» **What needs to be done**: Write an exact copy of the entries below that leaves out all pictures.

Data listing below:

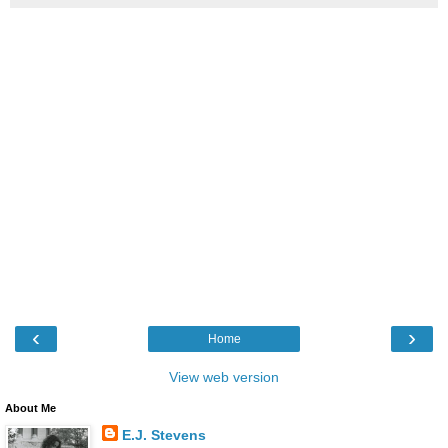
‹
›
Home
View web version
About Me
E.J. Stevens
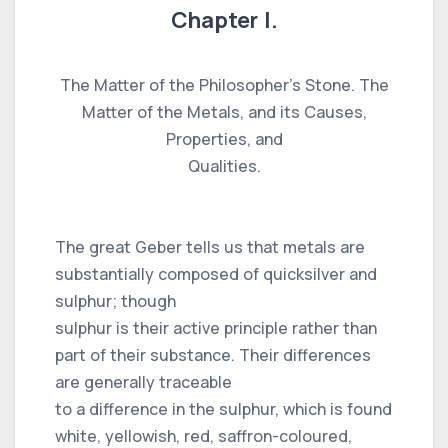
Chapter I.
The Matter of the Philosopher’s Stone. The
Matter of the Metals, and its Causes,
Properties, and
Qualities.
The great Geber tells us that metals are
substantially composed of quicksilver and
sulphur; though
sulphur is their active principle rather than
part of their substance. Their differences
are generally traceable
to a difference in the sulphur, which is found
white, yellowish, red, saffron-coloured,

End of Data listing.

» **Task solution**:
‹
›
Home
View web version
About Me
E.J. Stevens
Chapter I.
The Matter of the Philosopher’s Stone. The
Matter of the Metals, and its Causes,
Properties, and
Qualities.
The great Geber tells us that metals are
substantially composed of quicksilver and
sulphur; though
sulphur is their active principle rather than
part of their substance. Their differences
are generally traceable
to a difference in the sulphur, which is found
white, yellowish, red, saffron-coloured,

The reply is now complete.